Single-Threaded Integer Performance

I admit, the following two benchmarks are almost irrelevant for anyone buying a Xeon E5 based machine. But still, we have to quench our curiosity: how much have the new cores been improved? There is a lot that can be said about the sophisticated "uncore" improvements (cache coherency policies, low latency rings, and so on) that allow this multi-core monster to scale, but at the end of the day, good performance starts with a good core. And since we have listed the many subtle core improvements, we could not resist the opportunity to see how each core compares.

The results aren't totally meaningless either, as the profile of a compression algorithm is somewhat similar to many server workloads: it can be hard to extract instruction level parallelism (ILP) and it's sensitive to memory parallelism and latency. The instruction mix is a bit different, but it's still somewhat similar to many server workloads. And as one more reason to test performance in this manner, the 7-zip source code is available under the GNU LGPL license. That allows us to recompile the source code on every machine with the -O2 optimization with gcc 4.8.1.

Single Threaded LZMA Compression

It looks more boring than it is. First of all, judging by the reactions on forums, many people expected that an 18-core E5-2699 v3 at 2.3GHz would be slower than a 3.2GHz Xeon E5-2667 v3. However you actually can have it all. The Xeon E5-2699 v3 and 2695 v3 boost their clock speed to no less than 3.6GHz when only one or two cores are active. The Xeon E5-2667 v3's maximum Turbo Boost is also the same 3.6GHz, so when only a few threads are active, the Xeon E5-2667 v3 has no clock advantage over the "mega/expensive SKUs" other than the fact that the clock speed will not drop lower than 3.2GHz if all cores are running at full bore.

Despite the fact that the Xeon E5-2690 core has lower IPC, it is able to keep up as it can boost the standard clock speed from 2.9 to 3.8GHz. As it is very hard to extract more IPC out of this kind of code, the extra 200MHz is enough to keep up.

Let's see how the chips compare in decompression. Decompression is an even lower IPC (Instructions Per Clock) workload, as it is very branch intensive and depends on the latencies of the multiply and shift instructions.

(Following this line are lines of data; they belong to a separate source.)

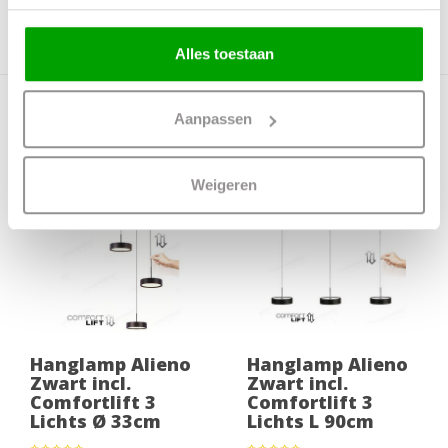
Dimbaar
Ja
Incl. dimmer
Nee
Alles toestaan
Meer producten uit deze serie
Aanpassen
Weigeren
Hanglamp Alieno
Hanglamp Alieno
Zwart incl.
Zwart incl.
Comfortlift 3
Comfortlift 3
Lichts Ø 33cm
Lichts L 90cm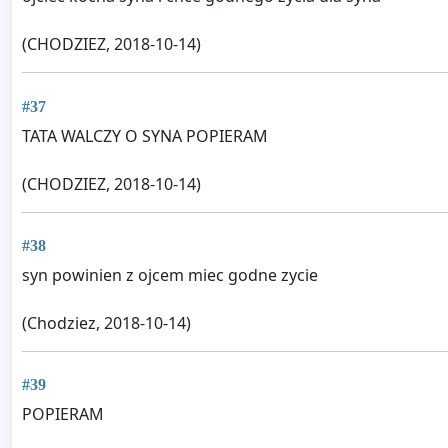
(CHODZIEZ, 2018-10-14)
#37
TATA WALCZY O SYNA POPIERAM
(CHODZIEZ, 2018-10-14)
#38
syn powinien z ojcem miec godne zycie
(Chodziez, 2018-10-14)
#39
POPIERAM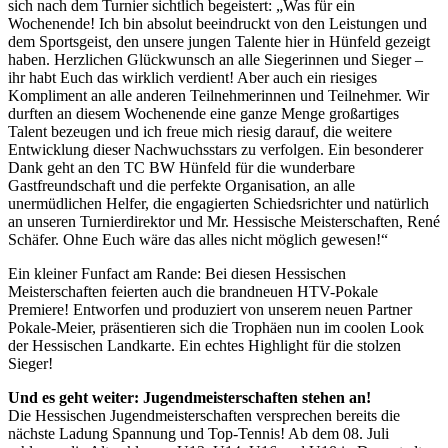
sich nach dem Turnier sichtlich begeistert: „Was für ein
angepasst werden.
Wochenende! Ich bin absolut beeindruckt von den Leistungen und
dem Sportsgeist, den unsere jungen Talente hier in Hünfeld gezeigt
haben. Herzlichen Glückwunsch an alle Siegerinnen und Sieger –
ihr habt Euch das wirklich verdient! Aber auch ein riesiges
Kompliment an alle anderen Teilnehmerinnen und Teilnehmer. Wir
durften an diesem Wochenende eine ganze Menge großartiges
Talent bezeugen und ich freue mich riesig darauf, die weitere
Entwicklung dieser Nachwuchsstars zu verfolgen. Ein besonderer
Dank geht an den TC BW Hünfeld für die wunderbare
Gastfreundschaft und die perfekte Organisation, an alle
unermüdlichen Helfer, die engagierten Schiedsrichter und natürlich
an unseren Turnierdirektor und Mr. Hessische Meisterschaften, René
Schäfer. Ohne Euch wäre das alles nicht möglich gewesen!“
Ein kleiner Funfact am Rande: Bei diesen Hessischen
Meisterschaften feierten auch die brandneuen HTV-Pokale
Premiere! Entworfen und produziert von unserem neuen Partner
Pokale-Meier, präsentieren sich die Trophäen nun im coolen Look
der Hessischen Landkarte. Ein echtes Highlight für die stolzen
Sieger!
Und es geht weiter: Jugendmeisterschaften stehen an!
Die Hessischen Jugendmeisterschaften versprechen bereits die
nächste Ladung Spannung und Top-Tennis! Ab dem 08. Juli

Single threaded LZMA decompression

The older Xeon E5 takes the lead as decompression runs at very low IPC and is mostly depended on clock speed and low latency accesses. The new Xeon E5 v3 has slightly higher latency in both L3 cache and memory, so it falls behind.

What makes this benchmark interesting is that it proves that Turbo Boost works very well, even on an 18-core chip with a massive die. This is a big bonus, as especially in situations where you are setting up/preparing a system to be productive, it is very likely that you will be waiting for some single-threaded application to end. It also means that if one heavy request hits the server while it is running at very low load, the response time of the request will be low, keeping the impatient users happy.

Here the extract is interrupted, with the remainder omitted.